SOUTH KOREA (May 11, 2022)—South Korea has completed development of enhanced radar technology capable of effectively tracking multiple incoming warheads, marking a significant step for Seoul’s indigenous self-defense capabilities.
The Agency for Defense Development (ADD), a government-funded research agency, announced the technology’s completion in a press release on Tuesday.
“ADD has independently developed ‘Warhead Categorization and Radar Resource Management Optimization Technology,’ a core radar technology for detecting and tracking ballistic missiles,” the press release says.
In short, the technology allows South Korea to more reliably track multiple warheads. Conventional radar technology struggles to differentiate between a warhead and the canisters, propellant and other missile debris that fall off during flight.

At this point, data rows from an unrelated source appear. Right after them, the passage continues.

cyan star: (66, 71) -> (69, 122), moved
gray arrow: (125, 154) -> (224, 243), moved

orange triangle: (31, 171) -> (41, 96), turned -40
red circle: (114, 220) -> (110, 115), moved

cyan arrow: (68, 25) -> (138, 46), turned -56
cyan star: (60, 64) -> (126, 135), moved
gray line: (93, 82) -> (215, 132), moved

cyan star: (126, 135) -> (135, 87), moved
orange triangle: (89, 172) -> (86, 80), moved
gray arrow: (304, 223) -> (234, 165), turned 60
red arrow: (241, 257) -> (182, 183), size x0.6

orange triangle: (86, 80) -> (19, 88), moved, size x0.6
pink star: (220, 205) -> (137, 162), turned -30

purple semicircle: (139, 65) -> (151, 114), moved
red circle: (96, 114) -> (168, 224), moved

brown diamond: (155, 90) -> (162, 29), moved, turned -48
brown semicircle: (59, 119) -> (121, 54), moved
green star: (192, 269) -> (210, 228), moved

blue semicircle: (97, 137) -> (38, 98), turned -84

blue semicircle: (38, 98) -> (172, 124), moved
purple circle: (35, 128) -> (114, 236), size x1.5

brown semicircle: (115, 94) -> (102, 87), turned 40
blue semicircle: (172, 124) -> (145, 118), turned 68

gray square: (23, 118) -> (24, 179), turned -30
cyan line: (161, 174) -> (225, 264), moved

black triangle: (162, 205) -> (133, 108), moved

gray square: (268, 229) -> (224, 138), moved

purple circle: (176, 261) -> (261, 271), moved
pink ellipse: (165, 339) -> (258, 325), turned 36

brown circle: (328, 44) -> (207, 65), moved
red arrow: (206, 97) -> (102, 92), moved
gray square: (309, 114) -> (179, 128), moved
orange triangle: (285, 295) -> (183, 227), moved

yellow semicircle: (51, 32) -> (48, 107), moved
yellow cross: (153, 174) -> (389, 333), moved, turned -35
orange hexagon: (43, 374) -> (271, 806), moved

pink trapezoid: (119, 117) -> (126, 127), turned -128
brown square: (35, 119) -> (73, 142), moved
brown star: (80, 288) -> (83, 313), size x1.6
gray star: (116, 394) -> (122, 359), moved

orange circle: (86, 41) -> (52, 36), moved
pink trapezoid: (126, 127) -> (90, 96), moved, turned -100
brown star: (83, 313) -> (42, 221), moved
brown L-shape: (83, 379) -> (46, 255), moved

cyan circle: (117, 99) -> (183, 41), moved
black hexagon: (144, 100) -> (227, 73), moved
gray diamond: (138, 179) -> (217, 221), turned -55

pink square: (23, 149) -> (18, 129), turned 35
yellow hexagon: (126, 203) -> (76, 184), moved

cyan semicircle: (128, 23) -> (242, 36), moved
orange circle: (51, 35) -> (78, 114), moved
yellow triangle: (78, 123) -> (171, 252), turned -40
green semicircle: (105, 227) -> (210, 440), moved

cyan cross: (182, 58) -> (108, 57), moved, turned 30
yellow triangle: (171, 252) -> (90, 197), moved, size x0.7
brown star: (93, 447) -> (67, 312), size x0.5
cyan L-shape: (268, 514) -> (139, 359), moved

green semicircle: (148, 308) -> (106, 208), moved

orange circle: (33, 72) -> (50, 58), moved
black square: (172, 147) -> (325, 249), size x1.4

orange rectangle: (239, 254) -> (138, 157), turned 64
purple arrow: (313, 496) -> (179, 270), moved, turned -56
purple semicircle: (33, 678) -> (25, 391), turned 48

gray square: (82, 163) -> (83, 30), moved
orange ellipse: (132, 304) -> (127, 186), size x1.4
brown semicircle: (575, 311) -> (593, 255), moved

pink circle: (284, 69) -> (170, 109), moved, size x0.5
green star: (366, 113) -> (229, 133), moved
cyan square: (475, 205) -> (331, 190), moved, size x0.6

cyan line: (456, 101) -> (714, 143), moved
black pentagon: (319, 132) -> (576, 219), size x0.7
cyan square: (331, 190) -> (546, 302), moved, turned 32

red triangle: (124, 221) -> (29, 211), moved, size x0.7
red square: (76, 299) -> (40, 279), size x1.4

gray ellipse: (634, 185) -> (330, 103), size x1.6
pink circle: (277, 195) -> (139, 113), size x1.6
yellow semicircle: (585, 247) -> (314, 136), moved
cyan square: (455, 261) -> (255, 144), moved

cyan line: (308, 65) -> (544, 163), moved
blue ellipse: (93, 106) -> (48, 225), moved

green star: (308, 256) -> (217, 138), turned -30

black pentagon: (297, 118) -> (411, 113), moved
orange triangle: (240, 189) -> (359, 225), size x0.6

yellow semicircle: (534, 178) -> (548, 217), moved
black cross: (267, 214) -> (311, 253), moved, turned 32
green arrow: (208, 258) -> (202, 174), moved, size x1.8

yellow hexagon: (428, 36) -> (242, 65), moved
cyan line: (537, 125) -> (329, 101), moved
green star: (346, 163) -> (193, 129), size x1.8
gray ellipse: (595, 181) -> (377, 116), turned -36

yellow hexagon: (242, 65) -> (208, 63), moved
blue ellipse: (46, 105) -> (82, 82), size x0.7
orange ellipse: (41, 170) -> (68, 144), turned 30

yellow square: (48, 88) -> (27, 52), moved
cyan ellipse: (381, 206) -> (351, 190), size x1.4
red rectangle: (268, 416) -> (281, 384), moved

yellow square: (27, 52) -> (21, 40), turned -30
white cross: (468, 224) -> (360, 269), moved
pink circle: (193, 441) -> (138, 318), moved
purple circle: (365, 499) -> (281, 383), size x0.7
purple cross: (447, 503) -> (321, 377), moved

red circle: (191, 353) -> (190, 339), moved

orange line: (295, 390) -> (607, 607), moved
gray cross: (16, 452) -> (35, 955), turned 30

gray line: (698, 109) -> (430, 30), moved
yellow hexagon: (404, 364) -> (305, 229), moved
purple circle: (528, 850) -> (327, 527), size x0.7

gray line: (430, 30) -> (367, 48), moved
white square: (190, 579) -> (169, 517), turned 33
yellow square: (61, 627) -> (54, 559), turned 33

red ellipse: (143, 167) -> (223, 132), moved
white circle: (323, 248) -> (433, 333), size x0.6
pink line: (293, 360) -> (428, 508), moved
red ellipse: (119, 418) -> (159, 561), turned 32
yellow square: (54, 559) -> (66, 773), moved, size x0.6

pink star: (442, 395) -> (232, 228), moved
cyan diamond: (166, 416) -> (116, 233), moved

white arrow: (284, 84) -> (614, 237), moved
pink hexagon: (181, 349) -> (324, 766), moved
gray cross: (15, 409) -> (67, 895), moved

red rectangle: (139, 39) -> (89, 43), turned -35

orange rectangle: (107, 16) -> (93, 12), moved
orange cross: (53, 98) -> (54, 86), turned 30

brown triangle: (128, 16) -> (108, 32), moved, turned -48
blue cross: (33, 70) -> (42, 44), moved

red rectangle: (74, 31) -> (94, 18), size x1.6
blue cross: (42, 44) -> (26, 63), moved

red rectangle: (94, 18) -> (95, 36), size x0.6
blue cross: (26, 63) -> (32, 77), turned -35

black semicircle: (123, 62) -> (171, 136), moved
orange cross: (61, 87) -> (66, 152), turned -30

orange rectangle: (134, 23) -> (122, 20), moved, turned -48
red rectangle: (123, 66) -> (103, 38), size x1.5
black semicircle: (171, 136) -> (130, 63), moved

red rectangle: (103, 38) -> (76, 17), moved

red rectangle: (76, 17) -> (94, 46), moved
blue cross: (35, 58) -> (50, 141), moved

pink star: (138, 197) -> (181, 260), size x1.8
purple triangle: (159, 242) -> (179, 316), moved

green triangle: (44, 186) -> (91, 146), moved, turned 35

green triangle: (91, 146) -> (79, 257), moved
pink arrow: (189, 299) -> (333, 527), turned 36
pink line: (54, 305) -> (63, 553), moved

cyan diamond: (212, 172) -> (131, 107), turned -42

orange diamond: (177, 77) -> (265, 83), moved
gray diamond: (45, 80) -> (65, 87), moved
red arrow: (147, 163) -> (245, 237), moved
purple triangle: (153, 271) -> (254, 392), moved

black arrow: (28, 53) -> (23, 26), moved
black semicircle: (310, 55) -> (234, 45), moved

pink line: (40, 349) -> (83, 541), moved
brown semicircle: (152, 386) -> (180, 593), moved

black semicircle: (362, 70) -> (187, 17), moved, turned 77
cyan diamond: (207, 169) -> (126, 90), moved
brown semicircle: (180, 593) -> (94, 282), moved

“The new radar technology is significant because it’s a core technology that’s intertwined with South Korea’s continued progress in Korea Air and Missile Defense (KAMD),” Jo Bee-yun, a researcher at the Korea Institute for Defense Analysis (KIDA), told NK News.
KAMD is South Korea’s prototype indigenous missile defense system.
Although the ADD does not mention North Korea, the agency says the technology is “essential for independent, domestic air defense operations in preparation for the increasing threat of ballistic missiles.”
The announcement also comes just days after a spate of North Korean missile tests, including one suspected submarine-launched ballistic missile (SLBM) from Sinpho and an unknown ballistic missile from Pyongyang’s Sunan area.
A conceptual diagram of long-range radar operations in South Korea | Image: Defense Acquisition Program Administration
Development began in 2018 under the Moon Jae-in administration as part of an initiative by the Defense Acquisition Program Administration, ADD’s parent agency. “Today’s advancement has been the product of homegrown efforts and devoid of foreign technology transfers,” ADD added.
The advancement in South Korea’s indigenous defense capabilities was announced the same day that hawkish President Yoon Suk-yeol took office.
“As missile threats diversify in quantity, ranges and types, the new technology signifies South Korea’s accomplishments and recognition of the changing threat environment,” Jo of KIDA said.
The new radar technology marks a significant improvement in KAMD. Much of the country’s missile defense capabilities still rely on sensitive U.S. military technology — much of which Washington is hesitant to share, even with Seoul — such as Aegis-equipped ships and Patriot missile systems.